Technology

GPT Detectors may be Unfavorable to Non-native English Writers

GPT Detectors may be Unfavorable to Non-native English Writers

According to the researchers, computer methods widely employed to identify whether a piece was authored by artificial intelligence tend to incorrectly categorize articles written by non-native language speakers as AI-generated. The researchers warn against using such AI text detectors due to their unreliability, which could have detrimental consequences for individuals such as students and job applicants.

Researchers reveal in a peer-reviewed opinion paper published in the journal Patterns that computer methods routinely employed to identify whether a text was authored by artificial intelligence tend to inaccurately designate articles written by non-native language speakers as AI-generated. The researchers warn against using such AI text detectors due to their unreliability, which could have detrimental consequences for individuals such as students and job applicants.

“Our current recommendation is that we be extremely cautious and try to avoid using these detectors as much as possible,” says Stanford University senior author James Zou. “It can have significant consequences if these detectors are used to review things like job applications, college entrance essays, or high school assignments.”

Our current recommendation is that we be extremely cautious and try to avoid using these detectors as much as possible. It can have significant consequences if these detectors are used to review things like job applications, college entrance essays, or high school assignments.

James Zou

OpenAI’s ChatGPT chatbot, for example, can compose essays, answer science and math questions, and generate computer code. Educators around the United States are becoming increasingly concerned about the use of AI in student work, and many have begun utilizing GPT detectors to screen students’ assignments. These detectors are platforms that promise to be able to determine whether text is generated by AI, although their dependability and effectiveness have yet to be shown.

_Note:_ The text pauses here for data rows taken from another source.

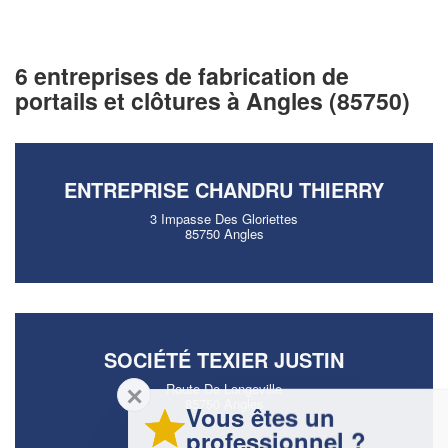
6 entreprises de fabrication de
portails et clôtures à Angles (85750)
ENTREPRISE CHANDRU THIERRY
3 Impasse Des Gloriettes
85750 Angles
SOCIÉTÉ TEXIER JUSTIN
Route De Longeville
✕
85750 Angles
Vous êtes un
professionnel ?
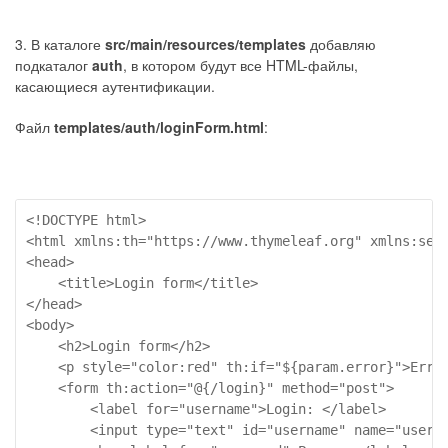
3. В каталоге
src/main/resources/templates
добавляю
подкаталог
auth
, в котором будут все HTML-файлы,
касающиеся аутентификации.
Файл
templates/auth/loginForm.html
:
<!DOCTYPE html>

<html xmlns:th="https://www.thymeleaf.org" xmlns:sec=
<head>

    <title>Login form</title>

</head>

<body>

    <h2>Login form</h2>

    <p style="color:red" th:if="${param.error}">Error
    <form th:action="@{/login}" method="post">

        <label for="username">Login: </label>

        <input type="text" id="username" name="userna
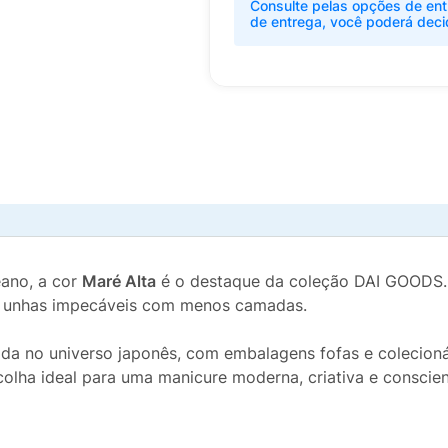
Consulte pelas opções de ent
de entrega, você poderá deci
eano, a cor
Maré Alta
é o destaque da coleção DAI GOODS. 
o unhas impecáveis com menos camadas.
ada no universo japonês, com embalagens fofas e colecioná
colha ideal para uma manicure moderna, criativa e conscie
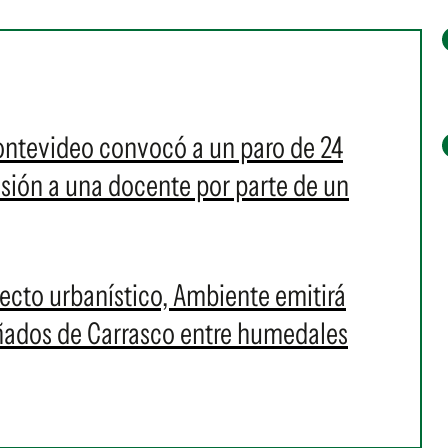
ontevideo convocó a un paro de 24
resión a una docente por parte de un
cto urbanístico, Ambiente emitirá
Bañados de Carrasco entre humedales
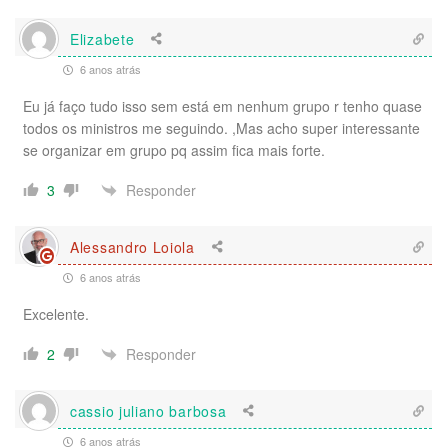
Elizabete
6 anos atrás
Eu já faço tudo isso sem está em nenhum grupo r tenho quase
todos os ministros me seguindo. ,Mas acho super interessante
se organizar em grupo pq assim fica mais forte.
Responder
3
Alessandro Loiola
6 anos atrás
Excelente.
Responder
2
cassio juliano barbosa
6 anos atrás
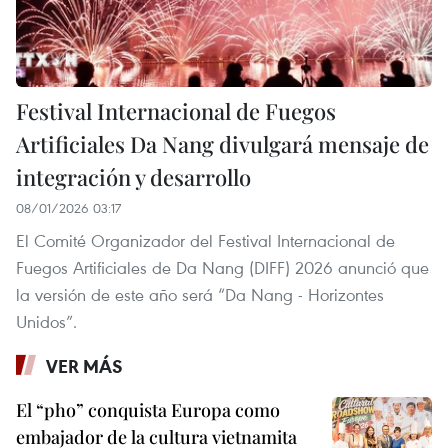
Festival Internacional de Fuegos
Artificiales Da Nang divulgará mensaje de
integración y desarrollo
08/01/2026 03:17
El Comité Organizador del Festival Internacional de
Fuegos Artificiales de Da Nang (DIFF) 2026 anunció que
la versión de este año será “Da Nang - Horizontes
Unidos”.
VER MÁS
El “pho” conquista Europa como
embajador de la cultura vietnamita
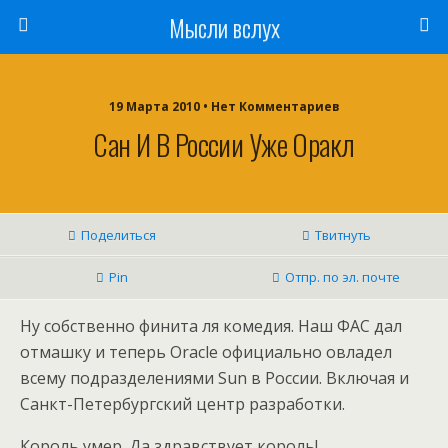
Мысли вслух
19 Марта 2010 •
Нет Комментариев
Сан И В России Уже Оракл
Поделиться
Твитнуть
Pin
Отпр. по эл. почте
Ну собственно финита ля комедия. Наш ФАС дал
отмашку и теперь Oracle официально овладел
всему подразделениями Sun в России. Включая и
Санкт-Петербургский центр разработки.
Король умер. Да здравствует король!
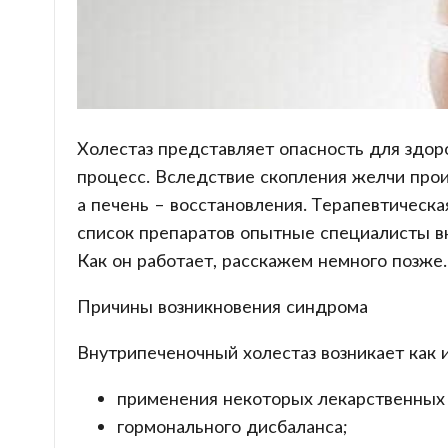
Холестаз представляет опасность для здор
процесс. Вследствие скопления желчи прои
а печень – восстановления. Терапевтическа
список препаратов опытные специалисты в
Как он работает, расскажем немного позже.
Причины возникновения синдрома
Внутрипеченочный холестаз возникает как и
применения некоторых лекарственных с
гормонального дисбаланса;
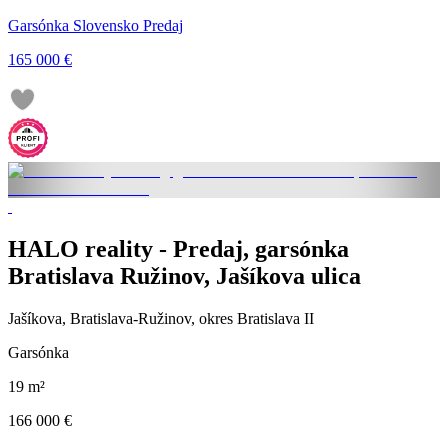
Garsónka Slovensko Predaj
165 000 €
HALO reality - Predaj, garsónka
Bratislava Ružinov, Jašíkova ulica
Jašíkova, Bratislava-Ružinov, okres Bratislava II
Garsónka
19 m²
166 000 €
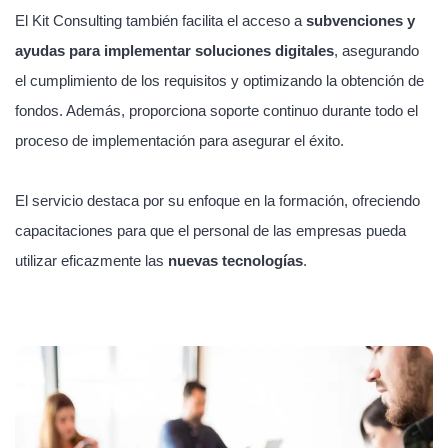
El Kit Consulting también facilita el acceso a
subvenciones y
ayudas para implementar soluciones digitales
, asegurando
el cumplimiento de los requisitos y optimizando la obtención de
fondos. Además, proporciona soporte continuo durante todo el
proceso de implementación para asegurar el éxito.
El servicio destaca por su enfoque en la formación, ofreciendo
capacitaciones para que el personal de las empresas pueda
utilizar eficazmente las
nuevas tecnologías
.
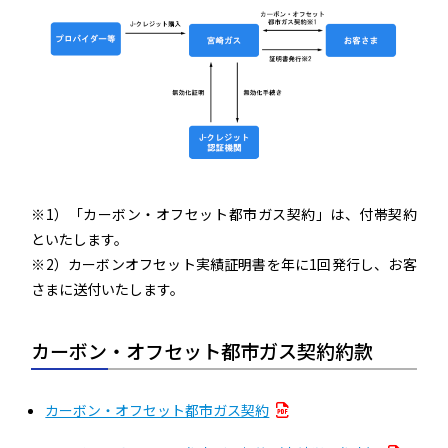
※1）「カーボン・オフセット都市ガス契約」は、付帯契約
といたします。
※2）カーボンオフセット実績証明書を年に1回発行し、お客
さまに送付いたします。
カーボン・オフセット都市ガス契約約款
カーボン・オフセット都市ガス契約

Zou and his colleagues tested seven popular GPT detectors. They ran through the detector’s 91 English essays produced by non-native English speakers for a well-recognized English proficiency test known as the Test of English as a Foreign Language, or TOEFL. More than half of the pieces were mistakenly identified as AI-generated, with one detector identifying approximately 98% of these essays as produced by AI. In comparison, the detectors accurately classified more than 90% of essays produced by eighth-grade pupils in the United States as human-generated.

To mitigate these biases and improve interactions with non-native English speakers, developers can fine-tune models on more diverse datasets that include content from non-native speakers and actively work to reduce biases in both the training data and the model’s responses.

GPT detectors can be biased against non-native English writers

According to Zou, the algorithms of these detectors function by evaluating text perplexity, or how unusual the word choice in an article is. “If you use common English words, the detectors will give you a low perplexity score, which means my essay will most likely be flagged as AI-generated.” “If you use complex and fancy words, the algorithms are more likely to classify it as human-written,” he explains. This is because big language models, such as ChatGPT, are taught to generate text with low perplexity in order to better replicate how an ordinary human speaks, according to Zou.

As a result, non-native English writers who use simpler word choices are more likely to be labeled as utilizing AI.

The team then put the human-written TOEFL essays into ChatGPT and prompted it to edit the text using more sophisticated language, including substituting simple words with complex vocabulary. The GPT detectors tagged these AI-edited essays as human-written.

“We should be very cautious about using any of these detectors in classroom settings,” Zou says, “because there are still a lot of biases, and they’re easy to fool with just the smallest amount of prompt design.” The use of GPT detectors may have repercussions outside the education industry. Search engines like Google, for example, devalue AI-generated material, which may unwittingly stifle non-native English writers.

While AI tools can have a positive impact on student learning, GPT detectors need be improved and tested before being used. According to Zou, one method to improve these detectors is to train them with more diverse sorts of writing.